Do not overestimate the effect of including the MySQL backend in our benchmark however. MySQL consumes about 20% of the CPU cycles. There is no denying that high clock speeds and simultaneous multi-threading are a very powerful mix to handle web requests.

According to some academic studies, the Atom C2750 should do better in typical scale-out software such as web search, web front-ends, and media streaming, where no syncing between threads is necessary.



MySQL Performance

For testing real-world SQL server performance with our homemade stress-testing software (vApus), we need a powerful client with lots of bandwidth. That kind of client was not available to us inside the network where the HP Moonshot was located. So we went back to the MySQL Sysbench utility. Sysbench allows us to place an OLTP load on a MySQL test database, and you can chose the regular test or the read only test. We chose read only as even with a flash device, Sysbench is quickly disk I/O limited.

The main reason why we tested with Sysbench is to get a huge amount of queries that only select very small parts (a few or one row) of the tables, so we can see how the SoCs behave in this kind of scenario. Sysbench allows you to test with any number of threads you like, but there is no "think time" feature. That means all queries fire off as quickly as possible, so you cannot simulate "light" and "medium" loads.

The response times are very small, which is typical for an OLTP test. To take them into account, we are showing you the highest throughput at around 3 ms (2.8 ms to 3.3 ms). We tested with 10 million records and 100,000 requests

MySQL Sysbench Read-only

Again, the X-Gene is nowhere near the Xeon E3, but rather a competitor for the Atom C2750. The Xeon E3-1230L v3 outperforms the Xeon E3-1265L2 v2 by a small margin, despite the lower base clock.



Our First Scale-Out Big Data Benchmark: Elasticsearch

Elasticsearch is an open source, full text search engine that can be run on a cluster relatively easy. It's basically like an open source version of Google Search that can be deployed in an enterprise.

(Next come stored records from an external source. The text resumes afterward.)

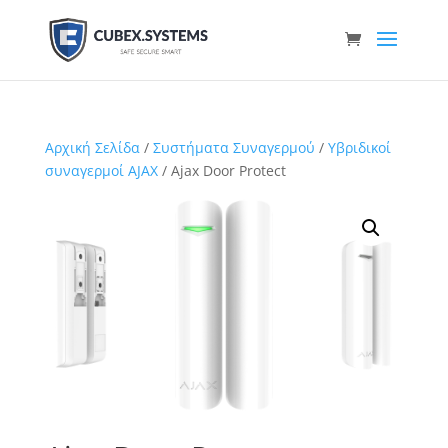
Αρχική Σελίδα
/
Συστήματα Συναγερμού
/
Υβριδικοί
συναγερμοί AJAX
/ Ajax Door Protect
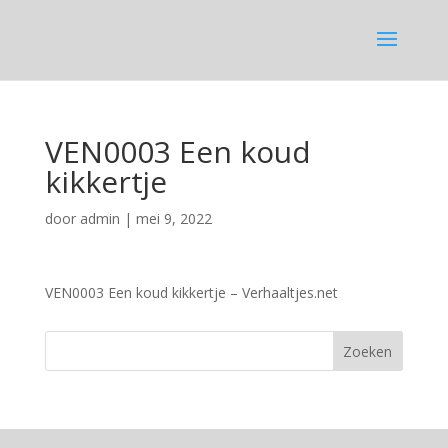
VEN0003 Een koud
kikkertje
door
admin
|
mei 9, 2022
VEN0003 Een koud kikkertje – Verhaaltjes.net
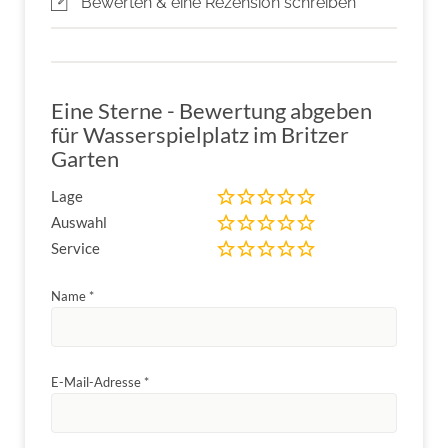
Bewerten & eine Rezension schreiben
Eine Sterne - Bewertung abgeben
für Wasserspielplatz im Britzer
Garten
Lage
Auswahl
Service
Name
*
E-Mail-Adresse
*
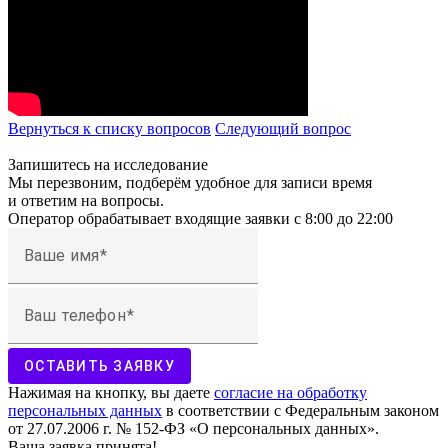
Вернуться к списку вопросов
Следующий
вопрос
Запишитесь на исследование
Мы перезвоним, подберём удобное для записи время
и ответим на вопросы.
Оператор обрабатывает входящие заявки с 8:00 до 22:00
Ваше имя
Ваш телефон
ОСТАВИТЬ ЗАЯВКУ
Нажимая на кнопку, вы даете
согласие на обработку
персональных данных
в соответствии с Федеральным законом
от 27.07.2006 г. № 152-ФЗ «О персональных данных».
Ваша заявка принята!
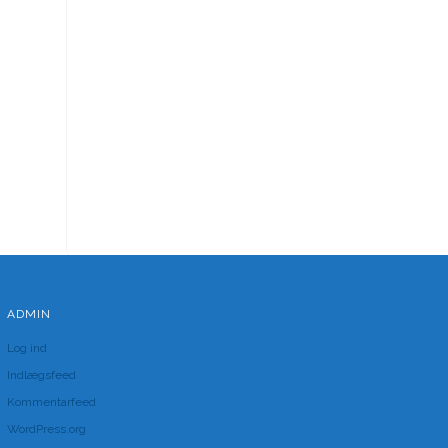
ADMIN
Log ind
Indlægsfeed
Kommentarfeed
WordPress.org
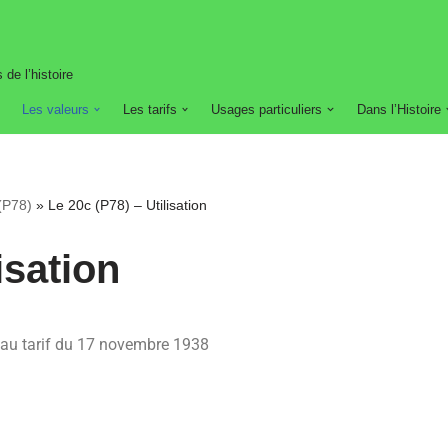
 de l’histoire
Les valeurs
Les tarifs
Usages particuliers
Dans l’Histoire
 (P78)
»
Le 20c (P78) – Utilisation
isation
au tarif du 17 novembre 1938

It should be one of the poster children of scale-out software and is one of the representatives of the so called "Big Data" technologies. Thanks to Kirth Lammens, one of the talented researchers at my lab, we have developed a benchmark that searches through all the Wikipedia content (+/- 40GB). Elasticsearch is – like many Big Data technologies – built on Java (we use the 64-bit server version 1.7.0).

Elastic Search

For the first time, the X-Gene has a small but measurable (7%) lead over the Atom C2750. Notice that once again the subtle improvements on the Haswell core allow the 25W E3-1230Lv3, typically running at 2.3GHz, to keep up with the 45W Xeon E3-1265L (running at 2.5-3.1GHz).

There is some truth in the claim that SoCs like the Atom C2750 are built for scale-out workloads. While the Atom C2750 achieved only 40% of the Xeon E3's performance running a LAMP stack, it is capable of reaching about two thirds of the performance of a low power Xeon E3. This is nothing earth shattering, but lots of "slim" cores might do a good job in Elasticsearch and other Big Data technologies.



Saving Power at Idle

Efficiency is very important in many scenarios, so let's start by checking out idle power consumption. We quickly realized that many servers would use simpler boards with much fewer chips than our ASUS P9D-MH, especially in micro servers. It is also clear that it is very hard to make a decent apples-to-apples comparison as the boards are very different. The Xeon 1200 V3 board (ASUS) is very feature rich, the Intel board of our Xeon E3 is simpler, and the board inside the HP m300 is bare bone.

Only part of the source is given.